The Human Science Research Council helps emerging social science researchers hone their skills.
|Emerging researchers in social sciences face funding and publishing challenges
|Mentors from the Human Science Research Council are helping overcome these
|The HSRC research conference showcases ‘real-world’ research findings
[ACCRA] The Human Science Research Council (HSRC) says it is reshaping the landscape for emerging researchers in Africa through its commitment to mentorship.
The HSRC provides support and guidance to the next generation of social scientists and humanities scholars, amid challenges such as funding scarcity, infrastructure limitations and difficulties transitioning into research careers.
Alude Mahali, chief research specialist in the HSRC’s Equitable Education and Economies division, told SciDev.Net: “The capacity development of emerging researchers is a national mandate of our organisation.
“We actively support these individuals through workshops, mentorship, skills transfer, knowledge sharing and, in some cases, thesis supervision.”
Mahali says mentors at the HSRC actively support emerging researchers to navigate challenges ranging from struggles with funding and publishing, to communications and networking building.
“A senior researcher is usually assigned an emerging researcher to mentor closely annually,” explained Mahali.
“We support them through various capacity development workshops, close mentorship, skills transfer, knowledge sharing … and in some cases, thesis supervision.”
For senior researchers, becoming mentors helps them stay up to date with new literature, as well as offering personal fulfilment from developing new talent, Mahali added.
The HSRC also holds a biennial conference where it provides a platform for emerging research to showcase their work and engage with experts.

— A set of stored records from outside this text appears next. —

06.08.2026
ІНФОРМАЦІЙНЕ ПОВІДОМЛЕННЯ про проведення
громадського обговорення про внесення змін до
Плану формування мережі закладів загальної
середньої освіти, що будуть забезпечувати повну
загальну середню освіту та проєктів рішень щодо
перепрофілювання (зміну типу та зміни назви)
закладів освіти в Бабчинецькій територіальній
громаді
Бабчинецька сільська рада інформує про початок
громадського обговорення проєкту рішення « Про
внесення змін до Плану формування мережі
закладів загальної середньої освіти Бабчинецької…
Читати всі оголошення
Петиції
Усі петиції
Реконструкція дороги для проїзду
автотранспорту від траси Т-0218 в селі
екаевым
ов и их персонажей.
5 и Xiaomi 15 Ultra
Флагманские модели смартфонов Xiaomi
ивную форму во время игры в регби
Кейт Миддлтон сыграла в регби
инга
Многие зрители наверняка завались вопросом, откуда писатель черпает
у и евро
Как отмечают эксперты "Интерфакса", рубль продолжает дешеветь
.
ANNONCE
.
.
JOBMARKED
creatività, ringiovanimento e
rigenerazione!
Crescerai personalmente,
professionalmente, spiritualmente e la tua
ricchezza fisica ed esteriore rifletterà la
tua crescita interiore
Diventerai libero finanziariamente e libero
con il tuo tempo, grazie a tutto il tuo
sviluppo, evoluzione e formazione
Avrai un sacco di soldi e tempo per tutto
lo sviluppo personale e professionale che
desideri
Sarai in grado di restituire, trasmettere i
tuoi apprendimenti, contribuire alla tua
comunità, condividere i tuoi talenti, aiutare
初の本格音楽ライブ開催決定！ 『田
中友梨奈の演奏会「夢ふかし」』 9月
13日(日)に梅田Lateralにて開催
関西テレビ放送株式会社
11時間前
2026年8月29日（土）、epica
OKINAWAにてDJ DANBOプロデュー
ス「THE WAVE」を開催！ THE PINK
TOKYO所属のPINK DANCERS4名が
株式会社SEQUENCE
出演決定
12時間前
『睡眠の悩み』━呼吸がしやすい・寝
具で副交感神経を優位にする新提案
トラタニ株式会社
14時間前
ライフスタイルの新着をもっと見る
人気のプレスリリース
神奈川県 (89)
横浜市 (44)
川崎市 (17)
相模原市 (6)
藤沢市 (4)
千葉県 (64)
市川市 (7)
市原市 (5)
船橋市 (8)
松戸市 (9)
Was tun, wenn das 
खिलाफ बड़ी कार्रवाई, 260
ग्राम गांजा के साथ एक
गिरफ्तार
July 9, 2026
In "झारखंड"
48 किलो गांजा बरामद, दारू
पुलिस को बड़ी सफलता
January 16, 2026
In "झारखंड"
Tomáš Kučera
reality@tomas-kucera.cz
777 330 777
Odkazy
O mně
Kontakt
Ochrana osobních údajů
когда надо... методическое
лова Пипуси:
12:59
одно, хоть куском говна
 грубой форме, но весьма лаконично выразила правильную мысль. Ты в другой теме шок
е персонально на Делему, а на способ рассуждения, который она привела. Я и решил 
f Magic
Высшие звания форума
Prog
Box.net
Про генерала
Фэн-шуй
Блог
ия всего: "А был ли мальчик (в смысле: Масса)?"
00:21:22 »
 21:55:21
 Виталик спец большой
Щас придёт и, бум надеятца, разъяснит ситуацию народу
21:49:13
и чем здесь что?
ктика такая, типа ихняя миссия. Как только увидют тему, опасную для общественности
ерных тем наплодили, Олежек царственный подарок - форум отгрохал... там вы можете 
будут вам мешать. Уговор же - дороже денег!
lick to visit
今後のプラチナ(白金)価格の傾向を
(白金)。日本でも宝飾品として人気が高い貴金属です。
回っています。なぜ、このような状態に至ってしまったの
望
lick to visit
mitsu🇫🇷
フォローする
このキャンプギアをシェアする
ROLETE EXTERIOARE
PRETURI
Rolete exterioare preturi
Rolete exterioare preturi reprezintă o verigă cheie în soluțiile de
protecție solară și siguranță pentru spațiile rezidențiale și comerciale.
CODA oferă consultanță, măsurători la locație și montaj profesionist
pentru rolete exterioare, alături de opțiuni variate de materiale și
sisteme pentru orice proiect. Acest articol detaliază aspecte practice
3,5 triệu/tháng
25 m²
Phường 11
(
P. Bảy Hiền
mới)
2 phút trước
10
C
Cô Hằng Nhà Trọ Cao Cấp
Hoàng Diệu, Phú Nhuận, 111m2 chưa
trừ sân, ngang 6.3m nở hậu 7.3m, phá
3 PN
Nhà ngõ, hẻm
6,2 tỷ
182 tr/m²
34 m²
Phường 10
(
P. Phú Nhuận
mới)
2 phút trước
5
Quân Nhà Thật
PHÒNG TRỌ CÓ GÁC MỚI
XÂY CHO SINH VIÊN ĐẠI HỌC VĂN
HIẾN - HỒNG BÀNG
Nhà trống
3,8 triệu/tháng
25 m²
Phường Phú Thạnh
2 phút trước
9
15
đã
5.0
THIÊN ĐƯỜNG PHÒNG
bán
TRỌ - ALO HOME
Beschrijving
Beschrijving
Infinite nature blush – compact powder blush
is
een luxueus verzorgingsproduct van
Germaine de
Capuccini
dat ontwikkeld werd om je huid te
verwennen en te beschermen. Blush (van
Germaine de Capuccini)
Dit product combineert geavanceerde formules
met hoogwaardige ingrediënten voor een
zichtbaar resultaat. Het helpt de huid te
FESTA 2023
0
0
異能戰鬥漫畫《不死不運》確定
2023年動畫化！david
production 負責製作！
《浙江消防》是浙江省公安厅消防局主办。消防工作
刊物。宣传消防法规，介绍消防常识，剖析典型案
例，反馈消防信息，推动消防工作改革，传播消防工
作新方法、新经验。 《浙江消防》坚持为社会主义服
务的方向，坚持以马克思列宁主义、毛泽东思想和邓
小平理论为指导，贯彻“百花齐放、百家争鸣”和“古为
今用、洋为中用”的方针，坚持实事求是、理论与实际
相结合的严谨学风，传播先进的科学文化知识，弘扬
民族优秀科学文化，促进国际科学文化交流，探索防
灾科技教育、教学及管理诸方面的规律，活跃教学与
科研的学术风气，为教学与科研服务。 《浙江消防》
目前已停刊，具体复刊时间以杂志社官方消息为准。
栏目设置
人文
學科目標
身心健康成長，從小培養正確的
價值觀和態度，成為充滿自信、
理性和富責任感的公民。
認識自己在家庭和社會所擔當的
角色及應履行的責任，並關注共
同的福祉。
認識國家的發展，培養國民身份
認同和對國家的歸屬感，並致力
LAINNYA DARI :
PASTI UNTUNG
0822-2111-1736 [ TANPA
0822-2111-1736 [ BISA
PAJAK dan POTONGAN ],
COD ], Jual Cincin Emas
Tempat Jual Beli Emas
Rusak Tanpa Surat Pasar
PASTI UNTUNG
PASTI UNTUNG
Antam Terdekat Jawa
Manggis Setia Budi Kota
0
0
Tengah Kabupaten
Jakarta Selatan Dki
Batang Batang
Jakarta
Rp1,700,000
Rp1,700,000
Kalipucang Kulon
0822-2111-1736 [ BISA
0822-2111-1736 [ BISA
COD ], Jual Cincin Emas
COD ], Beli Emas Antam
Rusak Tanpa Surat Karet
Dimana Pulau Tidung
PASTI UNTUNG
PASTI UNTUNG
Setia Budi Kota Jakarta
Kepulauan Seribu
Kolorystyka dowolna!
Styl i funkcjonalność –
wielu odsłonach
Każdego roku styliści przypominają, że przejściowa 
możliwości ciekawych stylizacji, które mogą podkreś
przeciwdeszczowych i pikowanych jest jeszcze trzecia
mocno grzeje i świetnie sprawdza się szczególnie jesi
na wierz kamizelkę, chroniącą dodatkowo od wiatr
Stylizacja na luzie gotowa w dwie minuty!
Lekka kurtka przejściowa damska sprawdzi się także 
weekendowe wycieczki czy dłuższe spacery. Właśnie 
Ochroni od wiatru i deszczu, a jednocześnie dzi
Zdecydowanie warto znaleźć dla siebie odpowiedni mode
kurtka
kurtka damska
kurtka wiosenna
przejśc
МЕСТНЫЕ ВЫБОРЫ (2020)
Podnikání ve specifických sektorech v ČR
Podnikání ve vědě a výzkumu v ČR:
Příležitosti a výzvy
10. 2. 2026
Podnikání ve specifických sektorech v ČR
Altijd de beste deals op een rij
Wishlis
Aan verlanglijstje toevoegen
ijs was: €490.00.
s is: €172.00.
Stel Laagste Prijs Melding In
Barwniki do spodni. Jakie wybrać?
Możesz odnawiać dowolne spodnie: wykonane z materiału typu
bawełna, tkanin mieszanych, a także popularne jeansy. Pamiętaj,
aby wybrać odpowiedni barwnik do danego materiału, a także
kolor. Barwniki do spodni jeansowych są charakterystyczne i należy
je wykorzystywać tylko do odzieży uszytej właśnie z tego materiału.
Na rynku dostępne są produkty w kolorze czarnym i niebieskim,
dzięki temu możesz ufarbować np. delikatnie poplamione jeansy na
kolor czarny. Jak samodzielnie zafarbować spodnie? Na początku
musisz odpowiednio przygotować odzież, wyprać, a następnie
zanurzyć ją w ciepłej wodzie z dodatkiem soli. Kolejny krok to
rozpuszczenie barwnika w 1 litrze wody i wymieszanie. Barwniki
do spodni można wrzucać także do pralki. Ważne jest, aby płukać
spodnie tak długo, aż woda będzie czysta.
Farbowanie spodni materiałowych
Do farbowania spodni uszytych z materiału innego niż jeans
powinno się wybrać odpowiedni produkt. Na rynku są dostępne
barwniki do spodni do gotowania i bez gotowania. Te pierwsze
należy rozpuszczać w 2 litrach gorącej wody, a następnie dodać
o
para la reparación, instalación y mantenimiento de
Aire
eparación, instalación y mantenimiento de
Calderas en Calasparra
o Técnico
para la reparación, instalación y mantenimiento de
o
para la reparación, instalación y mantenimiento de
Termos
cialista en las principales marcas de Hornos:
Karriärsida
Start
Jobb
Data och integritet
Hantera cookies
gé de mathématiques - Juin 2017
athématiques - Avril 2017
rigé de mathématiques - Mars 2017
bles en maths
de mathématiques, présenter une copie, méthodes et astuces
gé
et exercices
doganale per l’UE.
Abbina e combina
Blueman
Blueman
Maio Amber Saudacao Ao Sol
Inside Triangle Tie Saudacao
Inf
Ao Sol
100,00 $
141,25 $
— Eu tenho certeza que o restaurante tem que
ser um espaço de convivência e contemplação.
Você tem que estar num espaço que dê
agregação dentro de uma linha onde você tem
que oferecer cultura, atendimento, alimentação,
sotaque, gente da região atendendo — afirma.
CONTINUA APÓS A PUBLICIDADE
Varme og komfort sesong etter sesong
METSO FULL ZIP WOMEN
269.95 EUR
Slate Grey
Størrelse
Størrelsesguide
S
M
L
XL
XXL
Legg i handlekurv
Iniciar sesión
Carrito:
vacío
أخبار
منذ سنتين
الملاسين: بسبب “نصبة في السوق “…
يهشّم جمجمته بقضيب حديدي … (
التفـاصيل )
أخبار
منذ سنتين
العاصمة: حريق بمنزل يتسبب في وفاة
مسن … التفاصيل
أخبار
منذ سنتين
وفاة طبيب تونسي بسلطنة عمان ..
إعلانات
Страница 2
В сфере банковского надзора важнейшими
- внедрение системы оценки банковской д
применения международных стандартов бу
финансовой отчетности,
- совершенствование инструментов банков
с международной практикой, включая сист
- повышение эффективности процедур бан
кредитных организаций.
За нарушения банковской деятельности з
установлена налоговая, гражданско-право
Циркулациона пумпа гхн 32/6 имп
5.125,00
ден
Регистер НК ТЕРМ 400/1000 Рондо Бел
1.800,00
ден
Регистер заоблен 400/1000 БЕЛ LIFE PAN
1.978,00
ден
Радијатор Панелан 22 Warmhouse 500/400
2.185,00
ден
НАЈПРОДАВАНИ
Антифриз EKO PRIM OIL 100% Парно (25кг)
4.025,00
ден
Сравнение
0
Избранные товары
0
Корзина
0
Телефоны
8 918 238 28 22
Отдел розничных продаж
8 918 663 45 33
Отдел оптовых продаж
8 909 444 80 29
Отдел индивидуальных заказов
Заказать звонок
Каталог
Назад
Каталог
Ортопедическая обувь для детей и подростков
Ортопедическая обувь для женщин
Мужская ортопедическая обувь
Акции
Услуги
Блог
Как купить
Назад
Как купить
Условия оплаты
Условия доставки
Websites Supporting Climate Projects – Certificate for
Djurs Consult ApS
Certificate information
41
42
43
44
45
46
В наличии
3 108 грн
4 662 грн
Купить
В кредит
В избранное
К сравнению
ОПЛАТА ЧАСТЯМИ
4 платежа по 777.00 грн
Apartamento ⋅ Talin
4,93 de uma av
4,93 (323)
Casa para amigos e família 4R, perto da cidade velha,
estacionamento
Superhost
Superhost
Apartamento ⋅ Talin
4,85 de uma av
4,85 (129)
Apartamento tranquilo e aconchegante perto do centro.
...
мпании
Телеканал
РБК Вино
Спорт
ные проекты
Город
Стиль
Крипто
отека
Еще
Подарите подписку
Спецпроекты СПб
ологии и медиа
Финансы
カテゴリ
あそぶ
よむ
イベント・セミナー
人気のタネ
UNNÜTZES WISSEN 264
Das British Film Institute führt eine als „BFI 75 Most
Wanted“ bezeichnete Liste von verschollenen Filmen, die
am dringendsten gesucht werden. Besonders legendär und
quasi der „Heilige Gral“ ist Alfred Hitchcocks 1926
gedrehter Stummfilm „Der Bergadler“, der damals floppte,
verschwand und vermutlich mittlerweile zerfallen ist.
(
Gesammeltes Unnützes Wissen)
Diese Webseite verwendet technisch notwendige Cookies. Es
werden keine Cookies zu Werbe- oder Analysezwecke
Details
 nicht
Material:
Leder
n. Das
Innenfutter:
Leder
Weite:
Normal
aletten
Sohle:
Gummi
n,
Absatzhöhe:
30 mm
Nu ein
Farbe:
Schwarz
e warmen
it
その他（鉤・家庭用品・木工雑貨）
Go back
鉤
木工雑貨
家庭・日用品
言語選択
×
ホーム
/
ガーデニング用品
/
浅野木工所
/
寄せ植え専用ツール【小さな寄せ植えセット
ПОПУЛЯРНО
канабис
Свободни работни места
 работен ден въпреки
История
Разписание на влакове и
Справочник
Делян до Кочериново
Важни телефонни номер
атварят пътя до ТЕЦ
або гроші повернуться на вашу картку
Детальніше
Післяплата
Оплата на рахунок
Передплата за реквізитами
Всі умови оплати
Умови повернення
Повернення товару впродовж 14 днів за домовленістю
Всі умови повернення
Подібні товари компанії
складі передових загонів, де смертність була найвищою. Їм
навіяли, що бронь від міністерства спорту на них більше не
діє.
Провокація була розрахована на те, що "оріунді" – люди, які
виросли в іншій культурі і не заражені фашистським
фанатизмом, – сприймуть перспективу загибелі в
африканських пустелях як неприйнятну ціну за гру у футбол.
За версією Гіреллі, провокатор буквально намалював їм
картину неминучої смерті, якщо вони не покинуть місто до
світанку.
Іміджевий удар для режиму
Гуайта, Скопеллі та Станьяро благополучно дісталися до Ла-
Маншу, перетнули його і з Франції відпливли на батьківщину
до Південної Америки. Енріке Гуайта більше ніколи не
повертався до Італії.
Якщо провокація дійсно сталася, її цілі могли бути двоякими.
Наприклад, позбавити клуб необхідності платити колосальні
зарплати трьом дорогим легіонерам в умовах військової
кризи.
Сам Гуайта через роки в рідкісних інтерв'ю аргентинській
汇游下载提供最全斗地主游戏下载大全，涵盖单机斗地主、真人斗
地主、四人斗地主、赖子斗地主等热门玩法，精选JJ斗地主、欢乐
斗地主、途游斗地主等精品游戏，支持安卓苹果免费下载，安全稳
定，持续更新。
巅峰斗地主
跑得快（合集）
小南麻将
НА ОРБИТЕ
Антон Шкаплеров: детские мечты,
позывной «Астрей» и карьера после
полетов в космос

Its most recent research conference took place in September, in Cape Town, South Africa with the theme Next Generation Insights on Intractable National and Global Challenges.
The conference provided an opportunity for emerging researchers to develop their capabilities as social science researchers and science communicators through sharing any research they have done which responds to real-world concerns.
Jacqueline Harvey, a PhD research trainee in the Equitable Education and Economies research division, said the event was an opportunity for her to share her research with an engaged audience from diverse disciplines, providing insights from differing perspectives.
The conferences aim to nurture the next generation of social scientists and humanities scholars in South Africa, offering them the opportunity to present their research findings to a diverse audience of peers, experts, and potential collaborators.
They promote partnerships with public-sector entities, non-governmental organisations, and international development agencies, with the aim of contributing to the continent’s development.
Sharlene Swartz, HRSC divisional executive for Equitable Education and Economies, said the September conference provided the opportunity for young researchers to deepen the application of their work to address real-world challenges.
She says the HSRC also offers internships to those pursuing master’s and doctoral studies, providing opportunities to develop research skills beyond the university while earning an income.
“We believe this will enable them to hit the ground running once their graduate degrees are completed and take their place in academic and research institutions, the public sector and business enterprises,” added Swartz.
Swartz acknowledged the challenges facing new researchers such as the pathway into employment, lack of real-world experience, and fear of public presentations.
She says the HSRC is dedicated to equipping emerging researchers with the skills needed for success in academic, research, public sector, and business settings.
This article was supported by the Science Granting Councils Initiative, which aims to strengthen the institutional capacities of 18 public science funding agencies in Sub-Saharan Africa.